Zobel: Es gibt genug qualifiziertes Personal und Kapital ist eigentlich auch kein Problem. Die Flächen stellen momentan die größte Herausforderung für das IZB dar. In den nächsten Jahren werden Flächen in der Umgebung durch den Neubau der beiden Max-Planck-Institute frei. Es muss was passieren, wenn man das Konzept Biotech-Standort weiter entwickeln möchte.
VC Magazin: Hat die Pandemie neue Chancen für die Branche eröffnet?
Zobel: Ja, durch die Pandemie haben unsere Start-ups einen Aufwind bekommen. Sie arbeiten aktuell in Zwei- oder gar Dreischichtbetrieb, weil sie an Lösungen dran sind. Sogar die bayerische Staatsministerin Kerstin Schreyer war vor ein paar Wochen hier und hat sich nach dem Stand der Corona-Forschungen erkundigt. Ich war selbst überrascht, wie weit die bei uns angesiedelten Firmen sind. Beispielsweise wird man in Zukunft nicht einen Tag auf die Ergebnisse eines Corona-Tests warten müssen, sondern dank eines unserer Unternehmen nur zwölf Minuten.

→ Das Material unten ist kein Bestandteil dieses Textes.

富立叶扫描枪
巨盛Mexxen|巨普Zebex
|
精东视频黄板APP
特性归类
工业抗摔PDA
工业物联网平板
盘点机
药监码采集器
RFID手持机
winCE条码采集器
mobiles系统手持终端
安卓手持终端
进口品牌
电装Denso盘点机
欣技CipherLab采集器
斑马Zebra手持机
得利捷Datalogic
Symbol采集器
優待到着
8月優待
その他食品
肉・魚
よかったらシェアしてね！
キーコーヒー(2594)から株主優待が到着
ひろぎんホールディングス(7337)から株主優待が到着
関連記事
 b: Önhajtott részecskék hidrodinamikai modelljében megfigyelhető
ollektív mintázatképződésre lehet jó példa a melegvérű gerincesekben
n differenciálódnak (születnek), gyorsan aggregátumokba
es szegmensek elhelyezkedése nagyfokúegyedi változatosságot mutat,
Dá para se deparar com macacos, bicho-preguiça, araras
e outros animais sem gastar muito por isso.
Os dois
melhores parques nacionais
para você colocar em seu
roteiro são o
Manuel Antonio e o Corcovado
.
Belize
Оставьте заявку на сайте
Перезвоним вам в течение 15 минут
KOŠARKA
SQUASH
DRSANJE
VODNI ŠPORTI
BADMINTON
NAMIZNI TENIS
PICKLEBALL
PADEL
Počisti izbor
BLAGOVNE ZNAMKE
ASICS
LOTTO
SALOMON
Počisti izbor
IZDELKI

VC Magazin: Sitzt das Kapital nun auch lockerer, wenn es um die Biotechnologie geht?
Zobel: Definitiv; sogar der Staat hat sich direkt beteiligt. Aktuell sagen viele Geldgeber sofort zu, wenn es um Corona geht.
VC Magazin: Wenn Sie an die nächsten Jahre denken: Welche Herausforderungen sehen Sie, was wünschen Sie sich für die Zukunft?

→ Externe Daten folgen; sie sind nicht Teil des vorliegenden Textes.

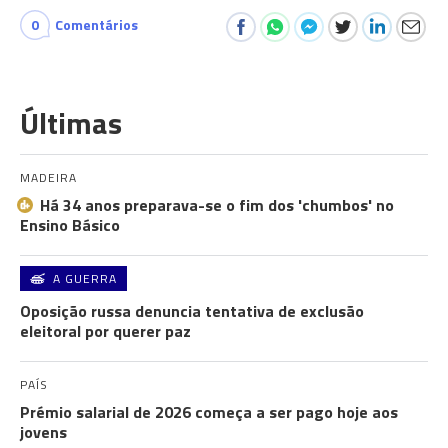
0
Comentários
Últimas
MADEIRA
Há 34 anos preparava-se o fim dos 'chumbos' no
Ensino Básico
A GUERRA
Oposição russa denuncia tentativa de exclusão
eleitoral por querer paz
PAÍS
Prémio salarial de 2026 começa a ser pago hoje aos
jovens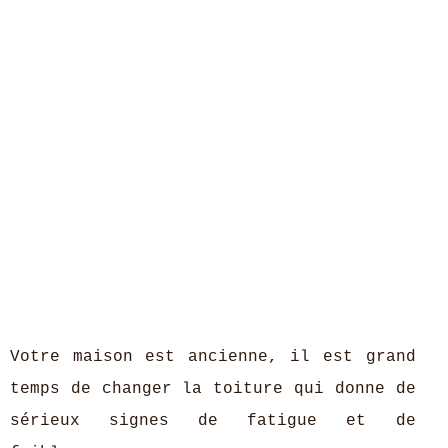
Votre maison est ancienne, il est grand
temps de changer la toiture qui donne de
sérieux signes de fatigue et de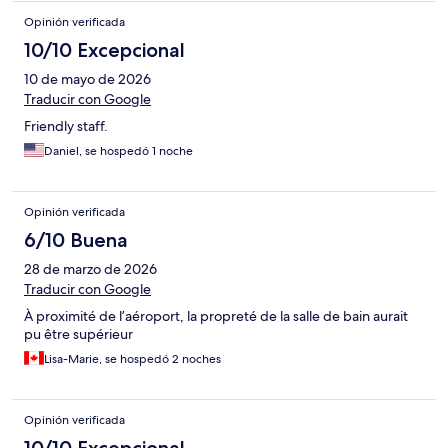
Opinión verificada
10/10 Excepcional
10 de mayo de 2026
Traducir con Google
Friendly staff.
Daniel, se hospedó 1 noche
Opinión verificada
6/10 Buena
28 de marzo de 2026
Traducir con Google
À proximité de l’aéroport, la propreté de la salle de bain aurait
pu être supérieur
Lisa-Marie, se hospedó 2 noches
Opinión verificada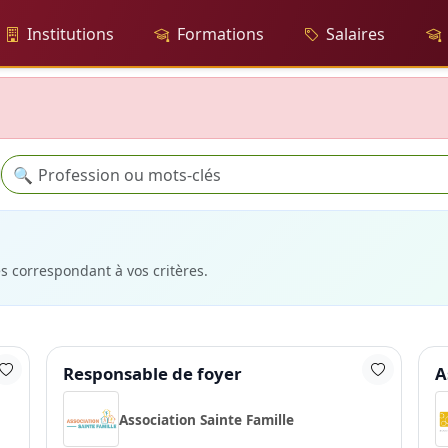
Institutions
Formations
Salaires
Recherche
🔍
es correspondant à vos critères.
Responsable de foyer
A
Association Sainte Famille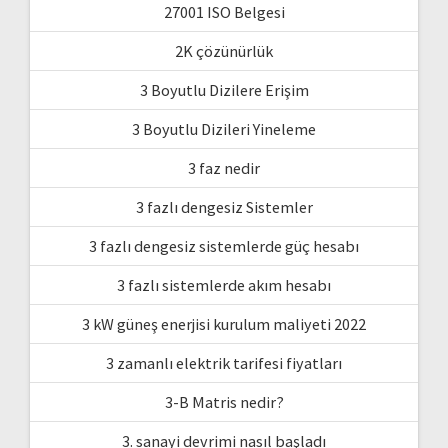
27001 ISO Belgesi
2K çözünürlük
3 Boyutlu Dizilere Erişim
3 Boyutlu Dizileri Yineleme
3 faz nedir
3 fazlı dengesiz Sistemler
3 fazlı dengesiz sistemlerde güç hesabı
3 fazlı sistemlerde akım hesabı
3 kW güneş enerjisi kurulum maliyeti 2022
3 zamanlı elektrik tarifesi fiyatları
3-B Matris nedir?
3. sanayi devrimi nasıl başladı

Zobel: Die Herausforderung ist und bleibt, für Krankheiten, die uns seit Jahrzehnten geißeln, wie Alzheimer, Krebs et cetera, schneller Lösungen zu erarbeiten. Mein Wunsch für die Zukunft ist, die Flächen für Firmen sowohl quantitativ als auch qualitativ zu erweitern.
VC Magazin: Wie viel größer möchten Sie werden?
Zobel: Ich kann mir vorstellen, dass IZB zu verdoppeln, also noch mal 26.000m2 in mehreren Bauetappen zu errichten – und das idealerweise in weniger als zehn Jahren. Die Firmen, die hier nach einer gewissen Zeit rausmüssen, würde ich gerne auf dem Gelände behalten. Zusätzlich würde ich Pharmaindustrie ansiedeln. Damit meine ich Think Tanks, keine Produktion. Dann hätten wir von der Grundlagenforschung mit Max Planck über die Lehre der LMU und die Start-ups bis hin zu sehr erfolgreichen Firmen wie MorphoSys alles vor Ort. Aber Pharmakonzerne fehlen uns noch.
VC Magazin: Vielen Dank für das Interview!
Dr. Peter Hanns Zobel ist seit 1996 Geschäftsführer der Fördergesellschaft Innovations- und Gründerzentrum für Biotechnologie mbH in Martinsried und Freising. Im Jahr 2000 übernahm er zusätzlich die Position des Bereichsleiters Standortentwicklung, Finanzierung, Technologiezentren und Bau der Fraunhofer Management GmbH.